#### Your task:
Return only those lines of the records below in which "home" appears.

---------- Records for the task

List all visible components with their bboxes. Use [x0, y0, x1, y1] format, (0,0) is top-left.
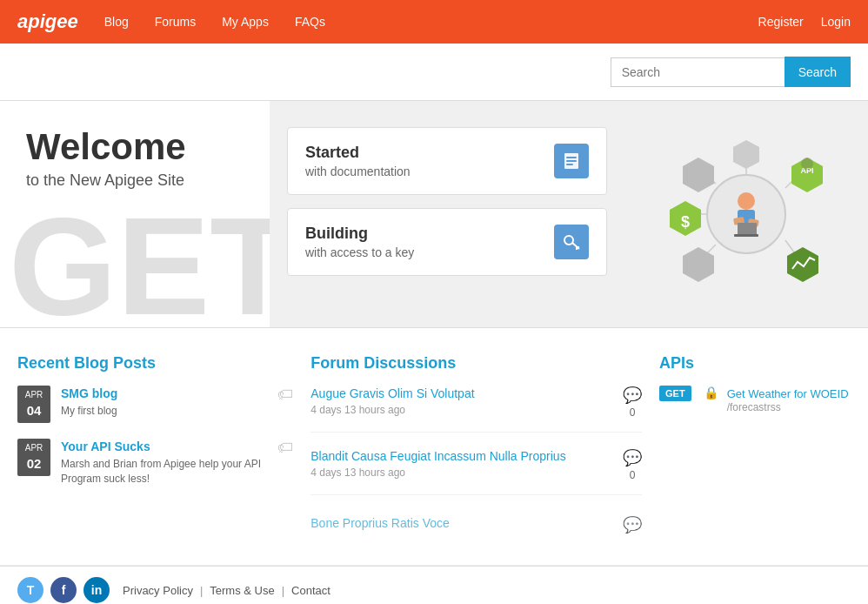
linkedin-button[interactable]: in: [83, 577, 110, 603]
hero-card-started-desc: with documentation: [305, 164, 411, 178]
forum-post-1: Augue Gravis Olim Si Volutpat 4 days 13 …: [310, 386, 642, 433]
chat-icon-3: 💬: [623, 515, 642, 534]
api-item-1-path: /forecastrss: [727, 401, 849, 413]
forum-post-1-text: Augue Gravis Olim Si Volutpat 4 days 13 …: [310, 386, 614, 416]
forum-section: Forum Discussions Augue Gravis Olim Si V…: [310, 354, 642, 539]
tag-icon-2: 🏷: [277, 439, 293, 457]
svg-point-24: [801, 158, 813, 170]
doc-icon: [554, 144, 589, 178]
hero-card-building-desc: with access to a key: [305, 245, 414, 259]
forum-post-1-meta: 4 days 13 hours ago: [310, 404, 614, 416]
hero-card-started-text: Started with documentation: [305, 144, 411, 178]
forum-post-3-title[interactable]: Bone Proprius Ratis Voce: [310, 516, 450, 530]
hero-card-started[interactable]: Started with documentation: [287, 127, 607, 195]
tag-icon-1: 🏷: [277, 386, 293, 404]
blog-post-1: Apr 04 SMG blog My first blog 🏷: [17, 386, 293, 423]
hero-heading: Welcome: [26, 127, 244, 167]
blog-post-1-excerpt: My first blog: [61, 404, 263, 419]
login-link[interactable]: Login: [821, 15, 851, 29]
forum-post-2-stats: 💬 0: [623, 448, 642, 481]
search-input[interactable]: [611, 57, 785, 87]
chat-icon-1: 💬: [623, 386, 642, 405]
twitter-button[interactable]: T: [17, 577, 43, 603]
forum-post-3-stats: 💬: [623, 515, 642, 534]
svg-marker-25: [787, 247, 818, 282]
forum-heading: Forum Discussions: [310, 354, 642, 372]
header: apigee Blog Forums My Apps FAQs Register…: [0, 0, 868, 44]
api-item-1-title[interactable]: Get Weather for WOEID: [727, 387, 849, 400]
svg-text:$: $: [681, 213, 690, 231]
api-item-1: GET 🔒 Get Weather for WOEID /forecastrss: [659, 386, 851, 413]
get-badge: GET: [659, 386, 691, 401]
svg-point-4: [564, 236, 573, 245]
search-button[interactable]: Search: [785, 57, 851, 87]
api-section: APIs GET 🔒 Get Weather for WOEID /foreca…: [659, 354, 851, 539]
footer-separator-1: |: [200, 584, 203, 597]
svg-rect-1: [566, 157, 577, 158]
hero-card-building-title: Building: [305, 225, 414, 243]
forum-post-2-count: 0: [630, 469, 636, 481]
lock-icon: 🔒: [704, 386, 718, 399]
nav-blog[interactable]: Blog: [104, 15, 129, 29]
nav-faqs[interactable]: FAQs: [295, 15, 325, 29]
key-icon: [554, 225, 589, 259]
privacy-policy-link[interactable]: Privacy Policy: [123, 584, 193, 597]
svg-point-9: [738, 192, 755, 210]
search-bar: Search: [0, 44, 868, 101]
svg-rect-14: [734, 234, 758, 237]
social-icons: T f in: [17, 577, 110, 603]
blog-heading: Recent Blog Posts: [17, 354, 293, 372]
api-heading: APIs: [659, 354, 851, 372]
chat-icon-2: 💬: [623, 448, 642, 467]
register-link[interactable]: Register: [758, 15, 804, 29]
svg-rect-3: [566, 164, 573, 165]
content-section: Recent Blog Posts Apr 04 SMG blog My fir…: [0, 328, 868, 566]
forum-post-1-stats: 💬 0: [623, 386, 642, 419]
main-nav: Blog Forums My Apps FAQs: [104, 15, 758, 29]
hero-cards: Started with documentation Building with…: [270, 101, 624, 327]
footer: T f in Privacy Policy | Terms & Use | Co…: [0, 566, 868, 604]
hero-card-building-text: Building with access to a key: [305, 225, 414, 259]
blog-post-1-text: SMG blog My first blog: [61, 386, 263, 419]
forum-post-2-title[interactable]: Blandit Causa Feugiat Incassum Nulla Pro…: [310, 449, 565, 463]
svg-rect-13: [738, 223, 757, 235]
svg-marker-28: [683, 158, 714, 192]
nav-myapps[interactable]: My Apps: [222, 15, 269, 29]
svg-marker-29: [683, 247, 714, 282]
footer-separator-2: |: [282, 584, 284, 597]
auth-links: Register Login: [758, 15, 851, 29]
forum-post-3-partial: Bone Proprius Ratis Voce 💬: [310, 511, 642, 539]
hero-card-building[interactable]: Building with access to a key: [287, 208, 607, 276]
footer-links: Privacy Policy | Terms & Use | Contact: [123, 584, 331, 597]
hero-left: Welcome to the New Apigee Site GET: [0, 101, 270, 327]
blog-post-2-title[interactable]: Your API Sucks: [61, 440, 150, 453]
blog-post-2-excerpt: Marsh and Brian from Apigee help your AP…: [61, 457, 263, 487]
blog-post-2-text: Your API Sucks Marsh and Brian from Apig…: [61, 439, 263, 487]
logo[interactable]: apigee: [17, 10, 78, 33]
svg-rect-2: [566, 160, 577, 162]
svg-marker-21: [733, 140, 759, 169]
hero-section: Welcome to the New Apigee Site GET Start…: [0, 101, 868, 328]
hero-illustration: API $: [624, 101, 868, 327]
terms-link[interactable]: Terms & Use: [210, 584, 274, 597]
forum-post-3-text: Bone Proprius Ratis Voce: [310, 515, 614, 534]
hero-get-text: GET: [9, 197, 270, 327]
api-item-1-info: Get Weather for WOEID /forecastrss: [727, 386, 849, 413]
blog-post-1-date: Apr 04: [17, 386, 50, 423]
forum-post-1-title[interactable]: Augue Gravis Olim Si Volutpat: [310, 386, 474, 400]
blog-post-1-title[interactable]: SMG blog: [61, 386, 117, 400]
contact-link[interactable]: Contact: [291, 584, 331, 597]
blog-post-2-date: Apr 02: [17, 439, 50, 476]
forum-post-2-text: Blandit Causa Feugiat Incassum Nulla Pro…: [310, 448, 614, 479]
nav-forums[interactable]: Forums: [155, 15, 196, 29]
blog-post-2: Apr 02 Your API Sucks Marsh and Brian fr…: [17, 439, 293, 487]
facebook-button[interactable]: f: [50, 577, 77, 603]
forum-post-2-meta: 4 days 13 hours ago: [310, 466, 614, 479]
blog-section: Recent Blog Posts Apr 04 SMG blog My fir…: [17, 354, 293, 539]
forum-post-2: Blandit Causa Feugiat Incassum Nulla Pro…: [310, 448, 642, 495]
hero-card-started-title: Started: [305, 144, 411, 162]
forum-post-1-count: 0: [630, 406, 636, 419]
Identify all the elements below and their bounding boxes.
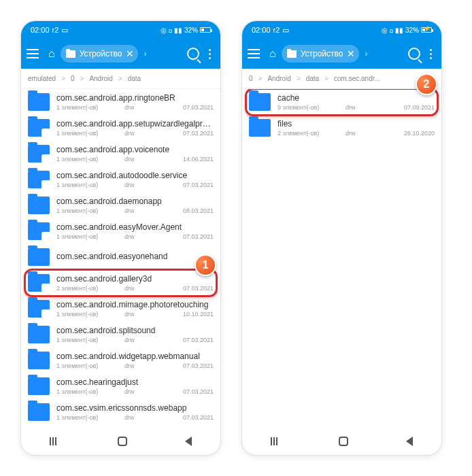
chevron-right-icon: ›: [365, 49, 367, 58]
folder-row[interactable]: com.sec.vsim.ericssonnsds.webapp1 элемен…: [21, 399, 220, 425]
folder-name: com.sec.hearingadjust: [56, 377, 214, 387]
permissions: drw: [124, 104, 158, 111]
chevron-right-icon: >: [324, 75, 328, 82]
folder-row[interactable]: com.sec.android.gallery3d2 элемент(-ов)d…: [21, 270, 220, 296]
file-list: com.sec.android.app.ringtoneBR1 элемент(…: [21, 89, 220, 428]
folder-icon: [28, 248, 50, 266]
item-count: 1 элемент(-ов): [56, 130, 124, 137]
close-icon[interactable]: ✕: [126, 48, 134, 59]
folder-name: files: [277, 119, 435, 129]
permissions: drw: [124, 130, 158, 137]
folder-row[interactable]: com.sec.android.autodoodle.service1 элем…: [21, 167, 220, 192]
permissions: drw: [345, 104, 380, 111]
date: 07.03.2021: [158, 337, 214, 343]
folder-name: com.sec.android.app.voicenote: [56, 145, 214, 154]
folder-name: cache: [277, 93, 435, 103]
breadcrumb-item[interactable]: data: [128, 75, 141, 82]
app-indicator-icon: ▭: [282, 26, 289, 35]
home-button[interactable]: ⌂: [48, 48, 55, 60]
network-label: r2: [52, 26, 59, 34]
nav-back[interactable]: [185, 437, 192, 446]
app-indicator-icon: ▭: [61, 26, 68, 35]
nav-recent[interactable]: [271, 437, 282, 445]
path-chip[interactable]: Устройство ✕: [61, 45, 139, 63]
folder-row[interactable]: com.sec.android.mimage.photoretouching1 …: [21, 296, 220, 322]
folder-row[interactable]: com.sec.android.app.ringtoneBR1 элемент(…: [21, 89, 220, 115]
folder-name: com.sec.android.app.ringtoneBR: [56, 93, 214, 103]
date: 07.03.2021: [158, 104, 214, 111]
home-button[interactable]: ⌂: [269, 48, 276, 60]
folder-row[interactable]: com.sec.android.widgetapp.webmanual1 эле…: [21, 347, 220, 373]
chevron-right-icon: >: [118, 75, 122, 82]
breadcrumb-item[interactable]: 0: [249, 75, 253, 82]
date: 07.03.2021: [158, 388, 214, 395]
nav-recent[interactable]: [50, 437, 61, 445]
folder-icon: [28, 352, 50, 369]
wifi-icon: ⩍: [390, 27, 393, 34]
breadcrumb-item[interactable]: data: [306, 75, 319, 82]
permissions: drw: [124, 362, 158, 369]
item-count: 1 элемент(-ов): [56, 182, 124, 188]
chevron-right-icon: >: [258, 75, 263, 82]
folder-icon: [249, 93, 271, 111]
folder-row[interactable]: com.sec.android.app.setupwizardlegalprov…: [21, 115, 220, 141]
menu-button[interactable]: [27, 46, 43, 62]
item-count: 9 элемент(-ов): [277, 104, 345, 111]
status-bar: 02:00 r2 ▭ ◎ ⩍ ▮▮ 32%: [242, 21, 441, 39]
folder-name: com.sec.android.easyonehand: [56, 252, 214, 261]
search-button[interactable]: [187, 48, 199, 60]
folder-name: com.sec.android.splitsound: [56, 326, 214, 335]
folder-row[interactable]: com.sec.android.daemonapp1 элемент(-ов)d…: [21, 192, 220, 218]
date: 07.03.2021: [158, 414, 214, 421]
folder-row[interactable]: com.sec.android.easyonehand: [21, 244, 220, 270]
hotspot-icon: ◎: [382, 27, 388, 34]
folder-icon: [28, 300, 50, 318]
close-icon[interactable]: ✕: [347, 48, 355, 59]
breadcrumb: 0>Android>data>com.sec.andr...: [242, 69, 441, 89]
breadcrumb-item[interactable]: com.sec.andr...: [334, 75, 380, 82]
more-button[interactable]: [426, 49, 436, 59]
folder-icon: [28, 403, 50, 421]
nav-home[interactable]: [118, 437, 127, 446]
item-count: 1 элемент(-ов): [56, 207, 124, 214]
folder-row[interactable]: files2 элемент(-ов)drw26.10.2020: [242, 115, 441, 141]
folder-name: com.sec.android.widgetapp.webmanual: [56, 352, 214, 361]
breadcrumb-item[interactable]: emulated: [28, 75, 56, 82]
toolbar: ⌂ Устройство ✕ ›: [21, 39, 220, 69]
folder-icon: [28, 222, 50, 240]
breadcrumb: emulated>0>Android>data: [21, 69, 220, 89]
phone-right: 02:00 r2 ▭ ◎ ⩍ ▮▮ 32% ⌂ Устройство ✕ › 0…: [241, 20, 442, 456]
permissions: drw: [124, 233, 158, 240]
folder-icon: [28, 377, 50, 395]
folder-row[interactable]: com.sec.android.app.voicenote1 элемент(-…: [21, 141, 220, 167]
breadcrumb-item[interactable]: Android: [89, 75, 112, 82]
android-nav: [21, 428, 220, 455]
permissions: drw: [124, 285, 158, 292]
folder-row[interactable]: com.sec.android.easyMover.Agent1 элемент…: [21, 218, 220, 244]
breadcrumb-item[interactable]: 0: [71, 75, 75, 82]
folder-name: com.sec.android.daemonapp: [56, 197, 214, 206]
permissions: drw: [124, 414, 158, 421]
menu-button[interactable]: [248, 46, 264, 62]
nav-back[interactable]: [406, 437, 413, 446]
folder-name: com.sec.android.gallery3d: [56, 274, 214, 284]
folder-name: com.sec.android.app.setupwizardlegalprov…: [56, 119, 214, 129]
folder-row[interactable]: cache9 элемент(-ов)drw07.09.2021: [242, 89, 441, 115]
date: 26.10.2020: [380, 130, 435, 137]
signal-icon: ▮▮: [395, 27, 403, 34]
folder-icon: [66, 50, 75, 58]
item-count: 1 элемент(-ов): [56, 156, 124, 163]
wifi-icon: ⩍: [169, 27, 172, 34]
date: 14.06.2021: [158, 156, 214, 163]
path-chip[interactable]: Устройство ✕: [282, 45, 360, 63]
folder-row[interactable]: com.sec.hearingadjust1 элемент(-ов)drw07…: [21, 373, 220, 399]
toolbar: ⌂ Устройство ✕ ›: [242, 39, 441, 69]
more-button[interactable]: [205, 49, 215, 59]
callout-badge: 2: [416, 73, 437, 95]
item-count: 1 элемент(-ов): [56, 337, 124, 343]
folder-icon: [28, 326, 50, 343]
nav-home[interactable]: [339, 437, 348, 446]
breadcrumb-item[interactable]: Android: [267, 75, 290, 82]
folder-row[interactable]: com.sec.android.splitsound1 элемент(-ов)…: [21, 322, 220, 347]
search-button[interactable]: [408, 48, 420, 60]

--------------------

#### Answer box:
home-button[interactable]: ⌂: [48, 48, 55, 60]
home-button[interactable]: ⌂: [269, 48, 276, 60]
nav-home[interactable]: [118, 437, 127, 446]
nav-home[interactable]: [339, 437, 348, 446]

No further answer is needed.